→ AIM OF THE TASK
The answer must reproduce all of the data below exactly and contain no images.

Records from a collection
========================================

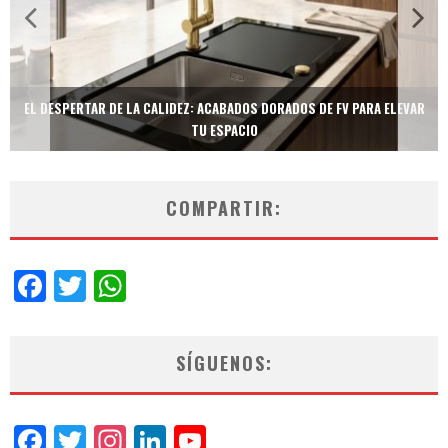
TECNOLOGÍA Y BIENESTAR DE VANGUARDIA: EL INODORO INTELIGENTE
NEOTECH DE FV.
COMPARTIR:
Facebook
Twitter
WhatsApp
SÍGUENOS:
Facebook
Twitter
Instagram
LinkedIn
YouTube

========================================

→ TASK ANSWER
TECNOLOGÍA Y BIENESTAR DE VANGUARDIA: EL INODORO INTELIGENTE
NEOTECH DE FV.
COMPARTIR:
Facebook
Twitter
WhatsApp
SÍGUENOS:
Facebook
Twitter
Instagram
LinkedIn
YouTube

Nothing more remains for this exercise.